Municipal Snow Removal Complaint Support Workflow Builder

Create a municipal support workflow for snow removal complaints including missed streets, plow damage, driveway berms, salting concerns, priority routes, and safety escalations.

Prompt Template

You are a public works customer support operations lead. Build a support workflow for municipal snow removal complaints and service requests. Use the following context:

Municipality type: [small town, city, county, public works district, campus, private road association]
Storm stage: [pre-storm, active storm, cleanup, refreeze, post-storm damage review]
Service policies: [priority routes, arterial roads first, school zones, cul-de-sacs, sidewalks, private roads, service windows]
Common issues: [missed street, driveway berm, plow damage, blocked hydrant, icy intersection, mailbox damage, sidewalk concern, salt request]
Channels: [311, phone, email, web form, app, social media, council office, police non-emergency]
Systems: [GIS map, work order system, plow GPS, weather feed, CRM, public status page, asset management]
Information to collect: [address, cross street, photo, time observed, hazard type, accessibility issue, contact preference]
Escalation risks: [medical access, emergency vehicles, downed wires, blocked hydrants, repeated misses, vulnerable resident]
Tone: [calm, transparent, practical, non-defensive, service-oriented]
Reporting needs: [ticket volume, response time, route exceptions, damage claims, hot spots, communications gaps]

Create:
1. Triage decision tree by storm stage, route priority, safety risk, and request type.
2. Intake checklist for agents and web forms.
3. Customer macros for missed street, driveway berm, icy intersection, plow damage, sidewalk, and timing questions.
4. Escalation workflow for urgent safety, emergency access, repeated misses, and damage claims.
5. Public status-page update templates for storm phases and service delays.
6. Internal handoff template for public works crews, supervisors, and claims review.
7. Social media response rules that move private details into approved channels.
8. Metrics dashboard for ticket types, hot spots, SLA performance, repeat contacts, and resident sentiment.
9. Post-storm review checklist for route improvements and communication changes.
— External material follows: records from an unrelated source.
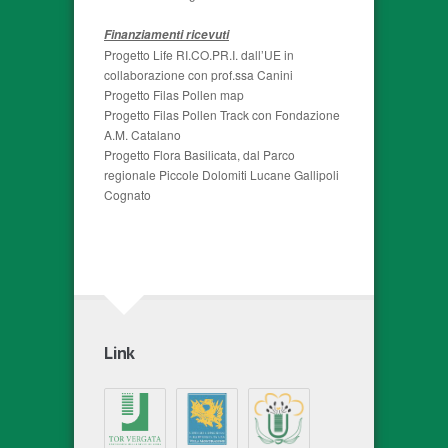
Finanziamenti ricevuti
Progetto Life RI.CO.PR.I. dall’UE in
collaborazione con prof.ssa Canini
Progetto Filas Pollen map
Progetto Filas Pollen Track con Fondazione
A.M. Catalano
Progetto Flora Basilicata, dal Parco
regionale Piccole Dolomiti Lucane Gallipoli
Cognato
Link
Do not promise service times beyond official policy. Flag emergency hazards for the proper emergency or public safety channel.

Example Output

Triage Snapshot

1. Is there an immediate safety risk, emergency access issue, blocked hydrant, or downed utility concern? Escalate immediately under the emergency protocol.

2. Is the street on a priority route during active snowfall? Explain the active-storm service sequence and log the address for route review.

3. Is this a post-storm damage claim? Collect photo, address, time noticed, and route to claims review.

Customer Macro: Missed Street

Thanks for reporting this. We have logged [street/cross street] for public works review. During active storms, crews clear priority routes first and return to residential streets as conditions allow. If this is blocking emergency access, please tell us now so we can escalate it under the urgent access process.

Tips for Best Results

  • 💡Include official route priority rules so agents do not improvise service promises.
  • 💡Separate active-storm updates from post-storm damage claims; they need different workflows.
  • 💡Use GIS or plow GPS fields if available to reduce repeat complaints and crew confusion.